[Saved data entries]
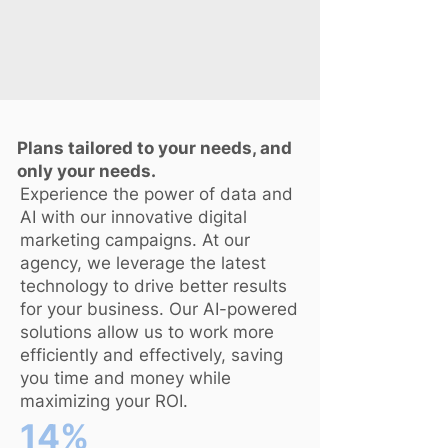
Plans tailored to your needs, and
only your needs.
Experience the power of data and
AI with our innovative digital
marketing campaigns. At our
agency, we leverage the latest
technology to drive better results
for your business. Our AI-powered
solutions allow us to work more
efficiently and effectively, saving
you time and money while
maximizing your ROI.
14%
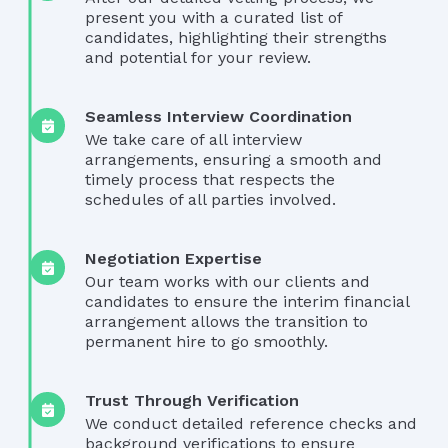
present you with a curated list of
candidates, highlighting their strengths
and potential for your review.
Seamless Interview Coordination
We take care of all interview
arrangements, ensuring a smooth and
timely process that respects the
schedules of all parties involved.
Negotiation Expertise
Our team works with our clients and
candidates to ensure the interim financial
arrangement allows the transition to
permanent hire to go smoothly.
Trust Through Verification
We conduct detailed reference checks and
background verifications to ensure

* [About this exercise]: From the data, pick out every line that includes "your".

* [Answer to the problem]:
Plans tailored to your needs, and
only your needs.
for your business. Our AI-powered
maximizing your ROI.
and potential for your review.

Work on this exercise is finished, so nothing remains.